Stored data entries

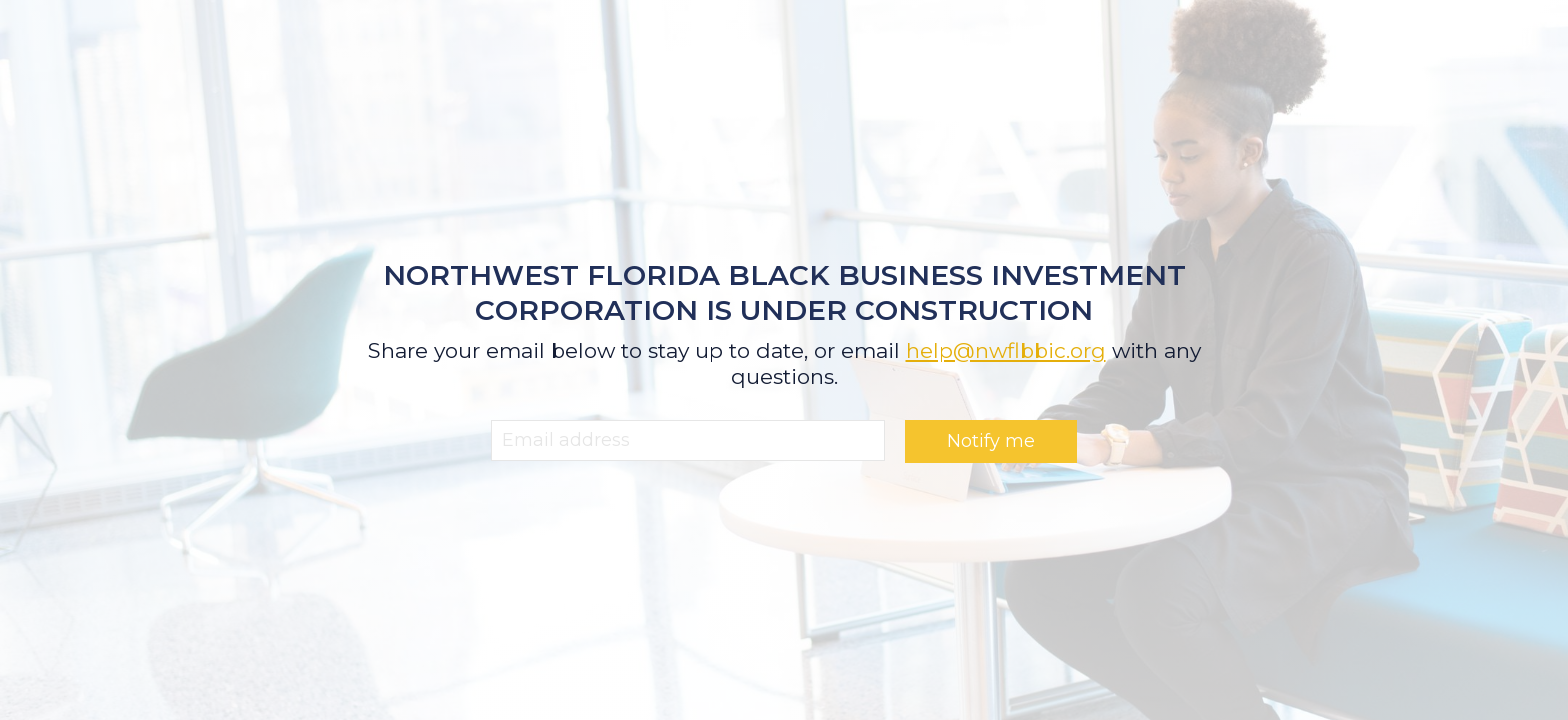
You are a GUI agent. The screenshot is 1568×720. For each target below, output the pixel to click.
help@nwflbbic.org (1006, 350)
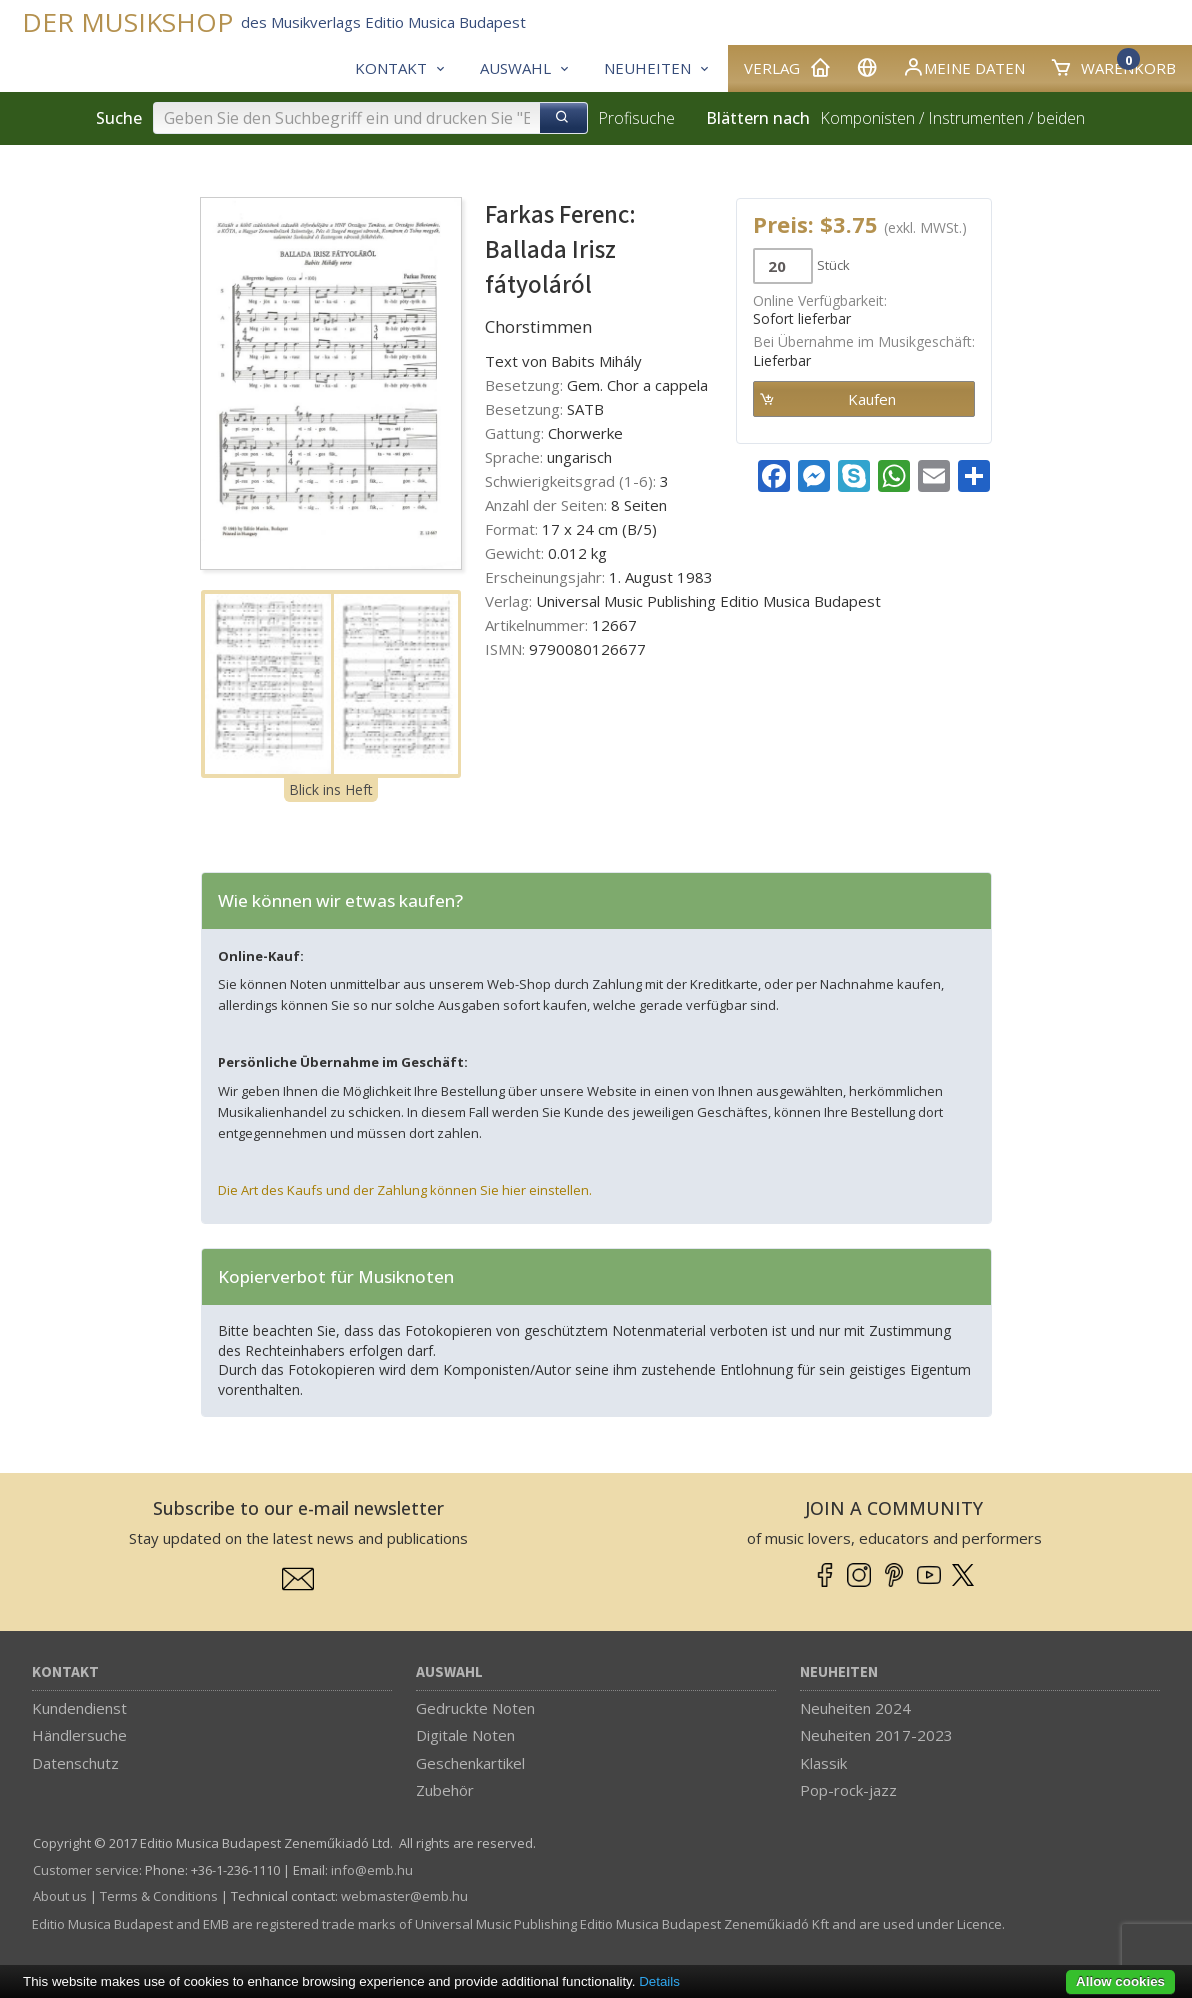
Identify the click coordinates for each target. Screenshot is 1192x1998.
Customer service (86, 1870)
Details (659, 1981)
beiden (1061, 118)
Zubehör (445, 1790)
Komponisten (867, 118)
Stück (833, 265)
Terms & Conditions (159, 1896)
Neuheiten (839, 1672)
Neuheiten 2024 (855, 1708)
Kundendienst (79, 1708)
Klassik (823, 1763)
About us (60, 1896)
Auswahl (449, 1672)
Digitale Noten (465, 1735)
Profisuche (636, 118)
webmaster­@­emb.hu (404, 1896)
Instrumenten (976, 118)
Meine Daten (963, 67)
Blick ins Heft (331, 789)
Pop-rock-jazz (848, 1790)
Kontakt (65, 1672)
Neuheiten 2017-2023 (876, 1735)
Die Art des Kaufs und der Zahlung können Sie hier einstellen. (405, 1190)
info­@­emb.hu (372, 1870)
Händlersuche (79, 1735)
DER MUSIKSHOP (127, 22)
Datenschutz (75, 1763)
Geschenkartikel (470, 1763)
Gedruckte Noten (475, 1708)
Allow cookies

Your instructions:
Reproduce the data above without a single change, please, but without its pictures.

Final answer:
You are a GUI agent. The screenshot is 1568×720. For each target below, output the pixel to click.
help@nwflbbic.org (1006, 350)
Identify the click coordinates for each target. Screenshot is 1192x1998.
Customer service (86, 1870)
Details (659, 1981)
beiden (1061, 118)
Zubehör (445, 1790)
Komponisten (867, 118)
Stück (833, 265)
Terms & Conditions (159, 1896)
Neuheiten (839, 1672)
Neuheiten 2024 (855, 1708)
Kundendienst (79, 1708)
Klassik (823, 1763)
About us (60, 1896)
Auswahl (449, 1672)
Digitale Noten (465, 1735)
Profisuche (636, 118)
webmaster­@­emb.hu (404, 1896)
Instrumenten (976, 118)
Meine Daten (963, 67)
Blick ins Heft (331, 789)
Pop-rock-jazz (848, 1790)
Kontakt (65, 1672)
Neuheiten 2017-2023 (876, 1735)
Die Art des Kaufs und der Zahlung können Sie hier einstellen. (405, 1190)
info­@­emb.hu (372, 1870)
Händlersuche (79, 1735)
DER MUSIKSHOP (127, 22)
Datenschutz (75, 1763)
Geschenkartikel (470, 1763)
Gedruckte Noten (475, 1708)
Allow cookies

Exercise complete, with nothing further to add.